Bartels attributed some of this to the fact that Canada’s economy is weighted more heavily towards industries that traditionally don’t invest as much of their revenues in technology: energy, natural resources, durable goods manufacturing and construction. Forrester research suggests these sectors spend only two per cent of their revenues on technology.

‘Cautious’ Canadian execs

But Bartels said a reserved mindset inside the Canadian C-suite also holds back tech investment here.

“A lot of Canadian executives have taken a somewhat cautious, conservative attitude toward new technologies,” he said.

North of the forty-ninth parallel, companies tend to take a wait-and-see approach by experimenting with new tech rather than procuring it right away, Bartels added.

That may not be best for business, however. A study released last year by Dell Inc. found that companies adopting technologies linked to mobility, security, big data and cloud see revenue growth that is 53 per cent higher on average than firms that don’t.

Bartels reminded budget-conscious Canadian businesses at Thursday’s event that buying new technology can help them cut costs. Companies can then use those savings to invest in driving sales, profits and productivity elsewhere in their operations, he said.

andrew-bartels
Bartels: Canadian execs have a “cautious, conservative attitude toward new technologies.”

David Samuels gave some examples of those potential gains while co-presenting with Bartels in Toronto. Samuels, Concur’s senior VP of client sales and development, said Concur users get their expense reports approved in an average of 4.5 days and receive reimbursements in about 2.8 days. Those activities used to take weeks or sometimes months using manual paper methods, he said.

Samuels said one company has reported saving $1 million since deploying one of Concur’s SaaS offerings less than four months ago in May.

Saving with SaaS

Forrester’s Bartels cited subscription-based SaaS as a key area where prudent Canadian businesses can put their money during ongoing economic uncertainty without inflating their long term capital spending.
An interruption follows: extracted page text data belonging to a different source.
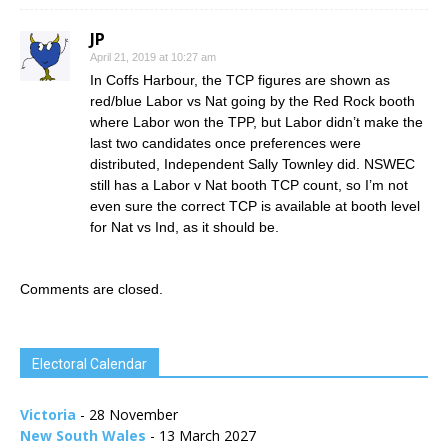
JP
April 21, 2019 at 10:27 am
In Coffs Harbour, the TCP figures are shown as
red/blue Labor vs Nat going by the Red Rock booth
where Labor won the TPP, but Labor didn’t make the
last two candidates once preferences were
distributed, Independent Sally Townley did. NSWEC
still has a Labor v Nat booth TCP count, so I’m not
even sure the correct TCP is available at booth level
for Nat vs Ind, as it should be.
Comments are closed.
Electoral Calendar
Victoria
- 28 November
New South Wales
- 13 March 2027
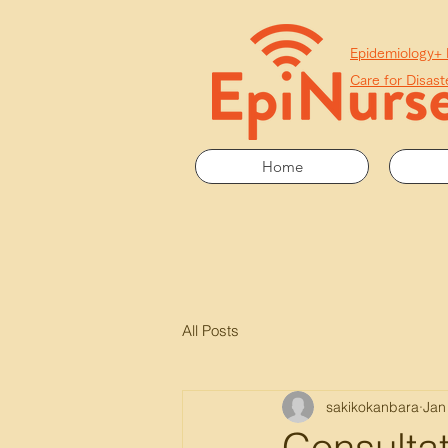
​Epidemiology+
Care for Disast
Home
All Posts
sakikokanbara
Jan
Consultat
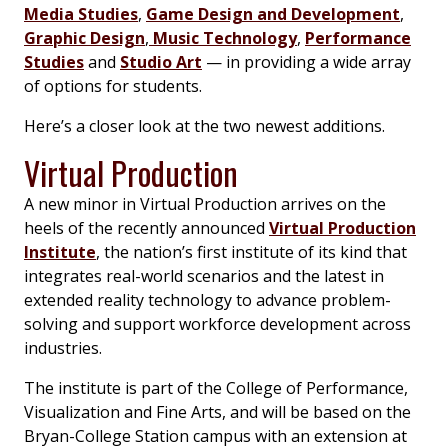
Media Studies
,
Game Design and Development
,
Graphic Design
,
Music Technology
,
Performance
Studies
and
Studio Art
— in providing a wide array
of options for students.
Here’s a closer look at the two newest additions.
Virtual Production
A new minor in Virtual Production arrives on the
heels of the recently announced
Virtual Production
Institute
, the nation’s first institute of its kind that
integrates real-world scenarios and the latest in
extended reality technology to advance problem-
solving and support workforce development across
industries.
The institute is part of the College of Performance,
Visualization and Fine Arts, and will be based on the
Bryan-College Station campus with an extension at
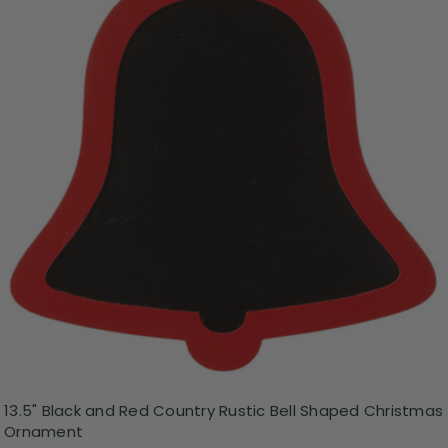
13.5" Black and Red Country Rustic Bell Shaped Christmas
Ornament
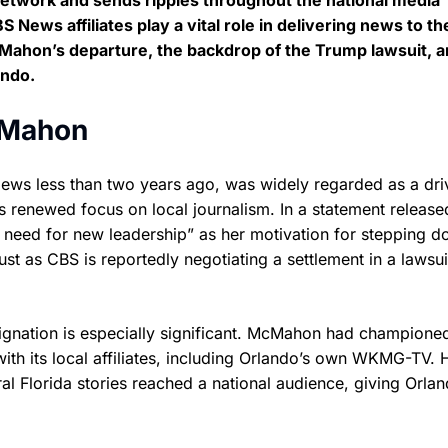
 network and sends ripples throughout the national media
News affiliates play a vital role in delivering news to th
McMahon’s departure, the backdrop of the Trump lawsuit, 
ando.
cMahon
s less than two years ago, was widely regarded as a dri
ts renewed focus on local journalism. In a statement release
eed for new leadership” as her motivation for stepping d
st as CBS is reportedly negotiating a settlement in a lawsuit
signation is especially significant. McMahon had champione
 with its local affiliates, including Orlando’s own WKMG-TV. 
al Florida stories reached a national audience, giving Orla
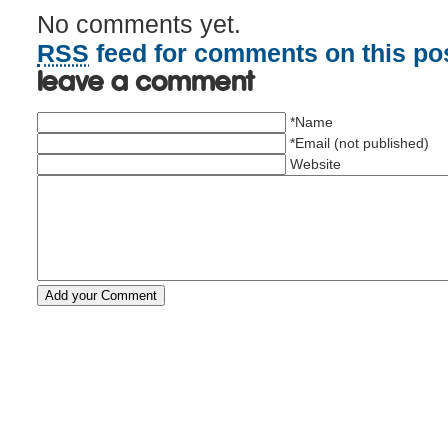
No comments yet.
RSS
feed for comments on this pos
Leave a comment
*Name
*Email (not published)
Website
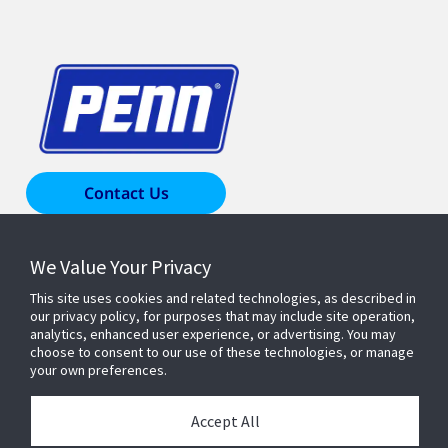
Contact Us
We Value Your Privacy
Products & Solutions
This site uses cookies and related technologies, as described in
our privacy policy, for purposes that may include site operation,
Industries
analytics, enhanced user experience, or advertising. You may
choose to consent to our use of these technologies, or manage
your own preferences.
Resources
Accept All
“Companies want to conserve cash so they don’t necessarily want to invest in new software … So certainly SaaS is attractive for that reason.”
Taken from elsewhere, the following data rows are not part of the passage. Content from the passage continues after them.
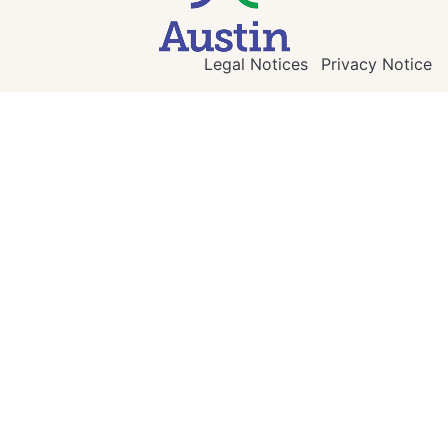
Legal Notices
Privacy Notice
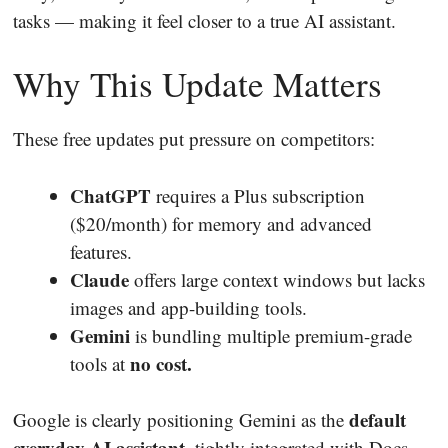
tasks — making it feel closer to a true AI assistant.
Why This Update Matters
These free updates put pressure on competitors:
ChatGPT
requires a Plus subscription
($20/month) for memory and advanced
features.
Claude
offers large context windows but lacks
images and app-building tools.
Gemini
is bundling multiple premium-grade
no cost.
tools at
default
Google is clearly positioning Gemini as the
everyday AI assistant
, tightly integrated with Docs,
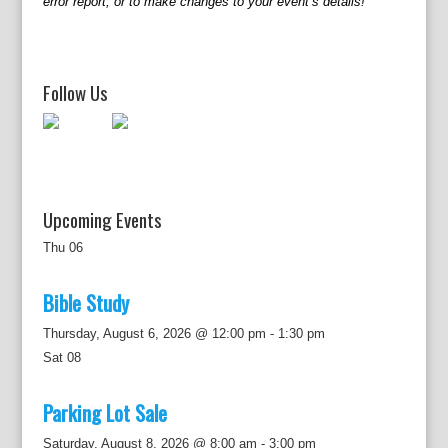
error report, or to make changes to your event’s details!
i
g
a
t
Follow Us
i
o
n
Upcoming Events
Thu
06
Bible Study
Thursday, August 6, 2026 @ 12:00 pm
-
1:30 pm
Sat
08
Parking Lot Sale
Saturday, August 8, 2026 @ 8:00 am
-
3:00 pm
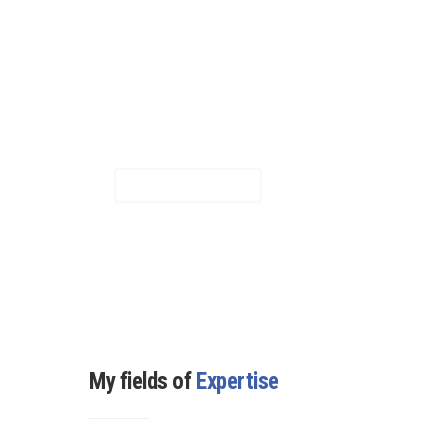
visual builder plugins out there.
It helps you create highly
customizable, sophisticated
page elements with just a
few clicks.
LEARN MORE
My fields of
Expertise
In its forecast, Forrester also advises Canadian businesses to make the following strategic moves in 2016-2017:

  • Cut back or defer spending on hardware and telecom because “these are technologies that don’t contribute directly to business transformation or competitive differentiation”;
  • Negotiate with vendors to extend existing contracts in exchange for a cut in rates, or look for cheaper alternatives;
  • Focus discretionary spending on business technologies like analytics, mobile and Internet of Things “that can help Canadian firms win, serve and retain customers.”